Right. At Opus 4.6 rates, once you're at 700k context, each tool call costs ~$1 just for cache reads alone. 100 tool calls = $100+ before you even count outputs. 'Standard pricing' is doing a lot of work here lol

brookst · 2026-03-14T12:03:20 1773489800

Cache reads don’t count as input tokens you pay for lol.

https://www.claudecodecamp.com/p/how-prompt-caching-actually...

boredtofears · 2026-03-14T01:15:58 1773450958

All of those things are smells imo, you should be very weary of any code output from a task that causes that much thrashing to occur. In most cases it’s better to rewind or reset and adapt your prompt to avoid the looping (which usually means a more narrowly defined scope)

grafmax · 2026-03-14T01:31:08 1773451868

A person has a supervision budget. They can supervise one agent in a hands-on way or many mostly-hands-off agents. Even though theres some thrashing assistants still get farther as a team than a single micromanaged agent. At least that’s my experience.

not_kurt_godel · 2026-03-14T02:44:23 1773456263

Just curious, what kind of work are you doing where agentic workflows are consistently able to make notable progress semi-autonomously in parallel? Hearing people are doing this, supposedly productively/successfully, kind of blows my mind given my near-daily in-depth LLM usage on complex codebases spanning the full stack from backend to frontend. It's rare for me to have a conversation where the LLM (usually Opus 4.6 these days) lasts 30 minutes without losing the plot. And when it does last that long, I usually become the bottleneck in terms of having to think about design/product/engineering decisions; having more agents wouldn't be helpful even if they all functioned perfectly.

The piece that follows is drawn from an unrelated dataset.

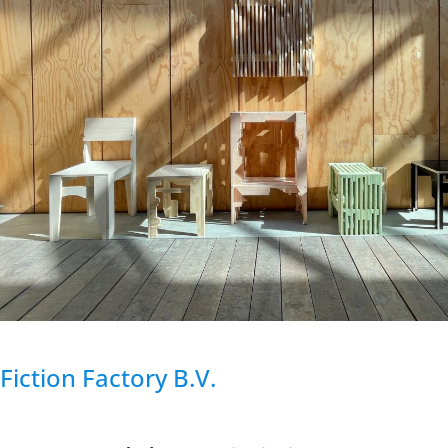
Fiction Factory B.V.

avereveard · 2026-03-14T02:59:46 1773457186

I've passed that bottleneck with a review task that produces engineering recommendations along six axis (encapsulation, decoupling, simplification, dedoupling, security, reduce documentation drift) and a ideation tasks that gives per component a new feature idea, an idea to improve an existing feature, an idea to expand a feature to be more useful. These two generate constant bulk work that I move into new chat where it's grouped by changeset and sent to sub agent for protecting the context window.

What I'm doing mostly these days is maintaining a goal.md (project direction) and spec.md (coding and process standards, global across projects). And new macro tasks development, I've one under work that is meant to automatically build png mockup and self review.

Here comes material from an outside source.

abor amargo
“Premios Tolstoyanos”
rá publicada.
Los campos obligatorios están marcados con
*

not_kurt_godel · 2026-03-14T03:17:20 1773458240

What are you using to orchestrate/apply changes? Claude CLI?

avereveard · 2026-03-14T04:52:57 1773463977

I prefer in IDE tools because I can review changes and pull in context faster.

At home I use roo code, at work kiro. Tbh as long as it has task delegation I'm happy with it.

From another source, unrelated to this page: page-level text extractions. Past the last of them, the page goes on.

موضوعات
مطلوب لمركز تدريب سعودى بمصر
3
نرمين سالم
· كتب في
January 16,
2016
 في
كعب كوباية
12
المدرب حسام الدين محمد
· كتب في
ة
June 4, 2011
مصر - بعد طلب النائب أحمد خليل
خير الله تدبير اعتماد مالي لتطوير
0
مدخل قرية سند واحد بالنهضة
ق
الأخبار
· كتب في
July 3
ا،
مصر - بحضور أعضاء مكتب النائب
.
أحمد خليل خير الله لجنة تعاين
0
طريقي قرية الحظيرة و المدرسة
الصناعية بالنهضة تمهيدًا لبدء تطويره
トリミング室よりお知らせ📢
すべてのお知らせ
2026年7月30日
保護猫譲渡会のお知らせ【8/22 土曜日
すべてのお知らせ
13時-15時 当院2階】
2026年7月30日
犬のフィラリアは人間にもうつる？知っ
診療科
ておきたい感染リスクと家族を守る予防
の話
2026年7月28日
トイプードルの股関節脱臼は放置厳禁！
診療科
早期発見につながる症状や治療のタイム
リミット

grafmax · 2026-03-14T23:17:26 1773530246

I work on 1M LOC 15 yr old repo. Like you it's across the full stack. Bugs in certain pieces of complex business logic would have catastrophic consequences for my employer. Basically I peel poorly-specific work items off my queue into its own worktree and session at high reasoning/effort and provide a well-specified prompt.

These things eat into my supervision budget:

* LLM loses the plot and I have to nudge (like you) * Thinking hard to better specify prompts (like you) * Reviewing all changes (I do not vibe code except for spikes or other low-risk areas) * Manual thing I have to do (for things I have not yet automated with a agent-authored scripts) * Meetings * etc

So, yes, my supervision budget is a bottleneck. I can only run 5-8 agents at a time because I have only so much time in the day.

Compare that vs a single agent at high reasoning/effort: I am sitting waiting for it to think. Waiting for it to find the code area I'm talking about takes time. Compiling, running tests, fixing compile errors. A million other things.

Any time I find myself sitting and waiting, this is a signal to me to switch to a different session.

chrisweekly · 2026-03-14T01:31:12 1773451872

weary (tired) -> wary (cautious)

saaaaaam · 2026-03-14T01:48:29 1773452909

Wary, not weary. Wary: cautious. Weary: tired.

dentalnanobot · 2026-03-14T07:21:28 1773472888

This is really common, I think because there’s also “leery” - cautious, distrustful, suspicious.